Origin of the Claims

The videos, appearing on Instagram, Facebook, and TikTok beginning January 27, 2026, show content creators discussing alleged rejections of the ringgit at currency exchange services. Several accounts posted claims such as, “Malaysia is in shock. The ringgit is rejected worldwide, while the rupiah is in high demand in Saudi Arabia.”

The claim that Malaysian currency is being rejected abroad has been a recurring rumor since 2016. In 2016, currency exchange outlets in Bangkok and Jakarta denied the issue, stating they had no issues processing Ringgit transactions and maintained sufficient supplies, according to The New Straits Times.

Investigations revealed the claim originated from a TikTok post by syafirulizwan in 2022, with similar videos appearing on the account cikguqiqin that same year. Both creators referenced an article on the Kosmo website discussing the issue of currency exchange refusal.

Economic Analysis

Adhitya Wardhono, a lecturer at the Faculty of Economics and Business, University of Jember, believes the narrative lacks a solid basis, stating no authority has issued a policy to block specific currencies. He explained that currency exchange operators can choose to accept or reject currencies based on demand, liquidity, operational costs, and risk management.

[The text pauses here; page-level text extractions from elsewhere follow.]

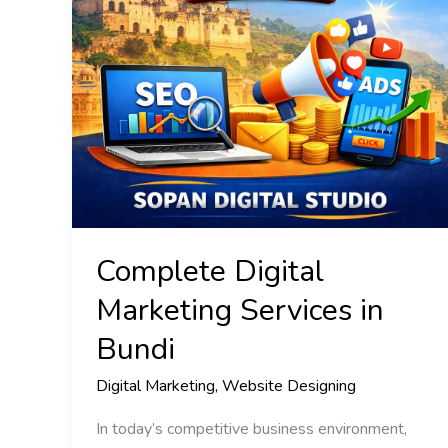
Bundi
Complete Digital
Marketing Services in
Bundi
Digital Marketing
,
Website Designing
In today’s competitive business environment,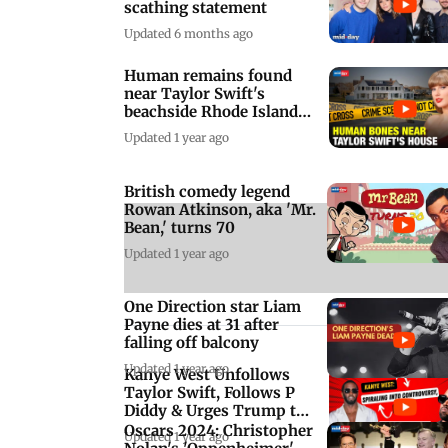
scathing statement
Updated 6 months ago
Human remains found
near Taylor Swift's
beachside Rhode Island
mansion
Updated 1 year ago
British comedy legend
A
Rowan Atkinson, aka 'Mr.
Bean,' turns 70
Updated 1 year ago
One Direction star Liam
Payne dies at 31 after
falling off balcony
Updated 1 year ago
Kanye West Unfollows
Taylor Swift, Follows P
Diddy & Urges Trump to
'Free Diddy'
Oscars 2024: Christopher
Updated 1 year ago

Esther Sri Astuti, Executive Director of the Institute for Development of Economics and Finance (Indef), also deemed the claim inaccurate, citing observed economic progress in Malaysia during a recent visit.

Rupiah and Ringgit Performance

Contrary to the claims, the ringgit was the best performing currency in 2025, according to Free Malaysia Today. Meanwhile, the rupiah exchange rate weakened against neighboring currencies in early 2026.

From the beginning of 2026 until January 21, 2026, the rupiah fell 2.98 percent against the Thai baht, 1.95 percent against the Malaysian ringgit, and 1.78 percent against the Singapore dollar, as reported by CNBC Indonesia. On February 6, 2026, it took Rp4,270 to obtain 1 MYR.

Teuku Riefky, a macroeconomic and financial market researcher at the University of Indonesia, also stated the social media narrative was incorrect, noting the Malaysian ringgit exchange rate is relatively stable despite slower economic growth compared to Indonesia. He attributed Indonesian currency instability to poor market transparency and policy uncertainty, leading to capital outflows.

Tempo’s verification concluded that the narrative claiming the Malaysian ringgit is rejected in various countries while the rupiah is in high demand is false. The content originated on social media in 2022, and the rupiah has tended to weaken against the ringgit over the past year.